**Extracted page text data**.
# # # # #

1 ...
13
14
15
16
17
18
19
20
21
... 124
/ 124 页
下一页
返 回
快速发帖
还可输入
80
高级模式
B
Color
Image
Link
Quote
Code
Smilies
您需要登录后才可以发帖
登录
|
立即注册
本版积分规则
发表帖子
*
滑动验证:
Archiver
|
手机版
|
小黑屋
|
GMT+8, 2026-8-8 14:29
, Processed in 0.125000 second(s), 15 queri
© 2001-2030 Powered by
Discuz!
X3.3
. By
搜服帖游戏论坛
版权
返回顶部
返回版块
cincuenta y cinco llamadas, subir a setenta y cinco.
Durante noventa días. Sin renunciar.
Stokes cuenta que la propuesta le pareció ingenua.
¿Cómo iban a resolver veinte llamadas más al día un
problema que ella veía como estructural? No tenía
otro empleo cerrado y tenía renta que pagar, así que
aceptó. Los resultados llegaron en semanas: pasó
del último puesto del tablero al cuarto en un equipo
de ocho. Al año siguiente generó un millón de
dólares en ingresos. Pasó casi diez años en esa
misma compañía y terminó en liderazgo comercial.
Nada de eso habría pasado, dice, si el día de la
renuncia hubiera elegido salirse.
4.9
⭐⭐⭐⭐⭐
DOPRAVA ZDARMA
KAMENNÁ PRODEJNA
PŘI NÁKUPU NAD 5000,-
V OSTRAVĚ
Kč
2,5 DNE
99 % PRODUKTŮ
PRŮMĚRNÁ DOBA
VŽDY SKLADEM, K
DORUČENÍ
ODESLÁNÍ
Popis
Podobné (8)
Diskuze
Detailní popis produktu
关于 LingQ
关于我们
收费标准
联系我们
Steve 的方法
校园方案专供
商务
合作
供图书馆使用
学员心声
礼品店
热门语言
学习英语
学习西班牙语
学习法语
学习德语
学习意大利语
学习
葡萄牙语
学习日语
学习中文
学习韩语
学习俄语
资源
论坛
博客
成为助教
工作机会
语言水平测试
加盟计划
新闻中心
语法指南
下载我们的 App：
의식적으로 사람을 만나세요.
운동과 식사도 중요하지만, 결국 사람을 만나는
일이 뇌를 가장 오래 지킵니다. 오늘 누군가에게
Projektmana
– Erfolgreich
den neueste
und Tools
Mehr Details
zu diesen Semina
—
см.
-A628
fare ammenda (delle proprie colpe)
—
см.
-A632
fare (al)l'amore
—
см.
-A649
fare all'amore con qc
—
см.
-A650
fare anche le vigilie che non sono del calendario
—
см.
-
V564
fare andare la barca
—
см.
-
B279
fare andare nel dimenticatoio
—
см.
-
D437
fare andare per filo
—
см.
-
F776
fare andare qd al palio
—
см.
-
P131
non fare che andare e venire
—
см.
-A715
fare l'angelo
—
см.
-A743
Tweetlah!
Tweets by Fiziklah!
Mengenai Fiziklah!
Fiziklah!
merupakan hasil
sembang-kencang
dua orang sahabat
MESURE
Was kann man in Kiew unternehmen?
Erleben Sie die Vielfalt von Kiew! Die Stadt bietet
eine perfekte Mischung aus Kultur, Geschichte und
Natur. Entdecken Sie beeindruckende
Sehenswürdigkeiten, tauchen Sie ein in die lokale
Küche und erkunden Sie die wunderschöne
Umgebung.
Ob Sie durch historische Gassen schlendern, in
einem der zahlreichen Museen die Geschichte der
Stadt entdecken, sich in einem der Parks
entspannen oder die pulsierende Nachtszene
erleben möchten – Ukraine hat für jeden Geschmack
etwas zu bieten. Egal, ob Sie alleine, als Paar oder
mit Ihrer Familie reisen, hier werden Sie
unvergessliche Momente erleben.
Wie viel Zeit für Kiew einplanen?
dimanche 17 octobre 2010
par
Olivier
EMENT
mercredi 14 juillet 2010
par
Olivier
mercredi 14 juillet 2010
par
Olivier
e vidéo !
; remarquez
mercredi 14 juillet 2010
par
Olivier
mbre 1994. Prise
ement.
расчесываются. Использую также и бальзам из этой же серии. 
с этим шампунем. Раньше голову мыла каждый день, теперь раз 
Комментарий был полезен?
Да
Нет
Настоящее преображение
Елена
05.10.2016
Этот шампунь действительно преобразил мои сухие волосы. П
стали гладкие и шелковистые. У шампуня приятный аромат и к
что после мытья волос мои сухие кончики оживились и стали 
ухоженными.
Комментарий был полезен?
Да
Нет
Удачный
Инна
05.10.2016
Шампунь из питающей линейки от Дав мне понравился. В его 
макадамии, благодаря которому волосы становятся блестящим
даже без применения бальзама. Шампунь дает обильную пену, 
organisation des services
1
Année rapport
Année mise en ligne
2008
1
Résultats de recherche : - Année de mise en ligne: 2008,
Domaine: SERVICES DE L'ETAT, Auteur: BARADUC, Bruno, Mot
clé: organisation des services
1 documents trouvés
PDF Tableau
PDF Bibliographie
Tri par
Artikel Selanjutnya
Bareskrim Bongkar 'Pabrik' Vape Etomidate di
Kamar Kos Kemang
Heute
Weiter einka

# # # # #

Retype all of the records so that every line matches the original exactly.

**Response to this exercise**.
1 ...
13
14
15
16
17
18
19
20
21
... 124
/ 124 页
下一页
返 回
快速发帖
还可输入
80
高级模式
B
Color
Image
Link
Quote
Code
Smilies
您需要登录后才可以发帖
登录
|
立即注册
本版积分规则
发表帖子
*
滑动验证:
Archiver
|
手机版
|
小黑屋
|
GMT+8, 2026-8-8 14:29
, Processed in 0.125000 second(s), 15 queri
© 2001-2030 Powered by
Discuz!
X3.3
. By
搜服帖游戏论坛
版权
返回顶部
返回版块
cincuenta y cinco llamadas, subir a setenta y cinco.
Durante noventa días. Sin renunciar.
Stokes cuenta que la propuesta le pareció ingenua.
¿Cómo iban a resolver veinte llamadas más al día un
problema que ella veía como estructural? No tenía
otro empleo cerrado y tenía renta que pagar, así que
aceptó. Los resultados llegaron en semanas: pasó
del último puesto del tablero al cuarto en un equipo
de ocho. Al año siguiente generó un millón de
dólares en ingresos. Pasó casi diez años en esa
misma compañía y terminó en liderazgo comercial.
Nada de eso habría pasado, dice, si el día de la
renuncia hubiera elegido salirse.
4.9
⭐⭐⭐⭐⭐
DOPRAVA ZDARMA
KAMENNÁ PRODEJNA
PŘI NÁKUPU NAD 5000,-
V OSTRAVĚ
Kč
2,5 DNE
99 % PRODUKTŮ
PRŮMĚRNÁ DOBA
VŽDY SKLADEM, K
DORUČENÍ
ODESLÁNÍ
Popis
Podobné (8)
Diskuze
Detailní popis produktu
关于 LingQ
关于我们
收费标准
联系我们
Steve 的方法
校园方案专供
商务
合作
供图书馆使用
学员心声
礼品店
热门语言
学习英语
学习西班牙语
学习法语
学习德语
学习意大利语
学习
葡萄牙语
学习日语
学习中文
学习韩语
学习俄语
资源
论坛
博客
成为助教
工作机会
语言水平测试
加盟计划
新闻中心
语法指南
下载我们的 App：
의식적으로 사람을 만나세요.
운동과 식사도 중요하지만, 결국 사람을 만나는
일이 뇌를 가장 오래 지킵니다. 오늘 누군가에게
Projektmana
– Erfolgreich
den neueste
und Tools
Mehr Details
zu diesen Semina
—
см.
-A628
fare ammenda (delle proprie colpe)
—
см.
-A632
fare (al)l'amore
—
см.
-A649
fare all'amore con qc
—
см.
-A650
fare anche le vigilie che non sono del calendario
—
см.
-
V564
fare andare la barca
—
см.
-
B279
fare andare nel dimenticatoio
—
см.
-
D437
fare andare per filo
—
см.
-
F776
fare andare qd al palio
—
см.
-
P131
non fare che andare e venire
—
см.
-A715
fare l'angelo
—
см.
-A743
Tweetlah!
Tweets by Fiziklah!
Mengenai Fiziklah!
Fiziklah!
merupakan hasil
sembang-kencang
dua orang sahabat
MESURE
Was kann man in Kiew unternehmen?
Erleben Sie die Vielfalt von Kiew! Die Stadt bietet
eine perfekte Mischung aus Kultur, Geschichte und
Natur. Entdecken Sie beeindruckende
Sehenswürdigkeiten, tauchen Sie ein in die lokale
Küche und erkunden Sie die wunderschöne
Umgebung.
Ob Sie durch historische Gassen schlendern, in
einem der zahlreichen Museen die Geschichte der
Stadt entdecken, sich in einem der Parks
entspannen oder die pulsierende Nachtszene
erleben möchten – Ukraine hat für jeden Geschmack
etwas zu bieten. Egal, ob Sie alleine, als Paar oder
mit Ihrer Familie reisen, hier werden Sie
unvergessliche Momente erleben.
Wie viel Zeit für Kiew einplanen?
dimanche 17 octobre 2010
par
Olivier
EMENT
mercredi 14 juillet 2010
par
Olivier
mercredi 14 juillet 2010
par
Olivier
e vidéo !
; remarquez
mercredi 14 juillet 2010
par
Olivier
mbre 1994. Prise
ement.
расчесываются. Использую также и бальзам из этой же серии. 
с этим шампунем. Раньше голову мыла каждый день, теперь раз 
Комментарий был полезен?
Да
Нет
Настоящее преображение
Елена
05.10.2016
Этот шампунь действительно преобразил мои сухие волосы. П
стали гладкие и шелковистые. У шампуня приятный аромат и к
что после мытья волос мои сухие кончики оживились и стали 
ухоженными.
Комментарий был полезен?
Да
Нет
Удачный
Инна
05.10.2016
Шампунь из питающей линейки от Дав мне понравился. В его 
макадамии, благодаря которому волосы становятся блестящим
даже без применения бальзама. Шампунь дает обильную пену, 
organisation des services
1
Année rapport
Année mise en ligne
2008
1
Résultats de recherche : - Année de mise en ligne: 2008,
Domaine: SERVICES DE L'ETAT, Auteur: BARADUC, Bruno, Mot
clé: organisation des services
1 documents trouvés
PDF Tableau
PDF Bibliographie
Tri par
Artikel Selanjutnya
Bareskrim Bongkar 'Pabrik' Vape Etomidate di
Kamar Kos Kemang
Heute
Weiter einka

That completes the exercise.